Illicit drug deaths reaches record high 914 in BC in 2016

The BC Coroners Service will release the latest numbers on overdose deaths in the province Wednesday, an increasingly depressing monthly ritual.

New stats from the Province show that British Columbia recorded more illicit drug overdose deaths last month than ever before.

More than 900 British Columbians died of illicit drug overdoses last year - almost double the number from the previous year and the worst in three decades of record keeping.

Fentanyl had previously been reported as one of the main drugs found in illicit drug deaths but the Coroners Service announced this afternoon that they won't have the information for 2016 until March because of the amount of testing they are still conducting. In Vernon there were 13 overdose deaths.

Together, the months of November and December account for 30 per cent of all deaths in 2016.

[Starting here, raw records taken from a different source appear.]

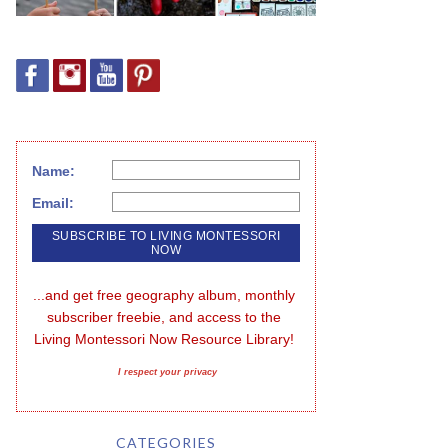
Name:
Email:
...and get free geography album, monthly 
subscriber freebie, and access to the 
Living Montessori Now Resource Library!
I respect your privacy
CATEGORIES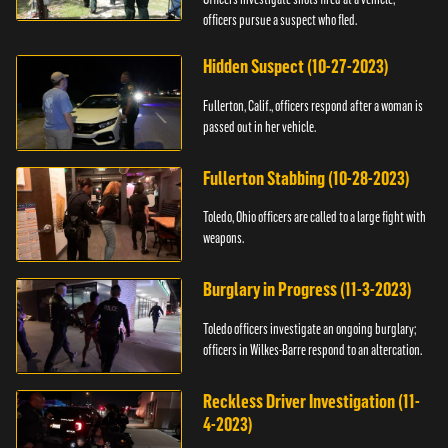
officers pursue a suspect who fled.
Hidden Suspect (10-27-2023)
Fullerton, Calif., officers respond after a woman is
passed out in her vehicle.
Fullerton Stabbing (10-28-2023)
Toledo, Ohio officers are called to a large fight with
weapons.
Burglary in Progress (11-3-2023)
Toledo officers investigate an ongoing burglary;
officers in Wilkes-Barre respond to an altercation.
Reckless Driver Investigation (11-
4-2023)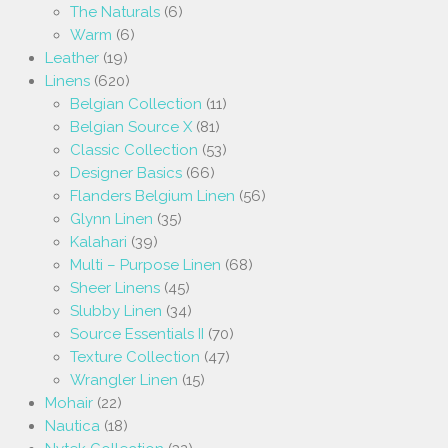
The Naturals
(6)
Warm
(6)
Leather
(19)
Linens
(620)
Belgian Collection
(11)
Belgian Source X
(81)
Classic Collection
(53)
Designer Basics
(66)
Flanders Belgium Linen
(56)
Glynn Linen
(35)
Kalahari
(39)
Multi – Purpose Linen
(68)
Sheer Linens
(45)
Slubby Linen
(34)
Source Essentials II
(70)
Texture Collection
(47)
Wrangler Linen
(15)
Mohair
(22)
Nautica
(18)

- About 73 per cent of deaths were among people aged 19 to 49, and males accounted for 80.7 per cent of deaths in 2016. Surrey saw 108 deaths in 2016 (up from 76) and 66 were recorded in Victoria (up from 18).

"The risks are now unmanageable", said Lapointe.

Lake says drug replacement treatments like Suboxone, which don't give the user a high, will also now be available for free to people who qualify for MSP assistance.

None of the deaths occurred at so-called overdose prevention sites allowed to operate by the province in Vancouver and across the province, where volunteers are trained how to administer the overdose-reversing drug, naloxone.

The Province is now investing more than $16 million to increase addiction treatment services.

"We are experiencing one of the most tragic health crises of our time", said Health Minister Terry Lake in a release from the Province.

"It's crucial that people working to rebuild their lives have a range of affordable, easy-to-access services to support their journey every step of the way", he said, noting follow-up supports such as counselling will be available for patients for up to a year. An indication drug overdose deaths were increasing in Vancouver occurred in 2014, when 99 people died.

The region saw a total of 17 fatal overdoses in 2016, up from just four in 2015.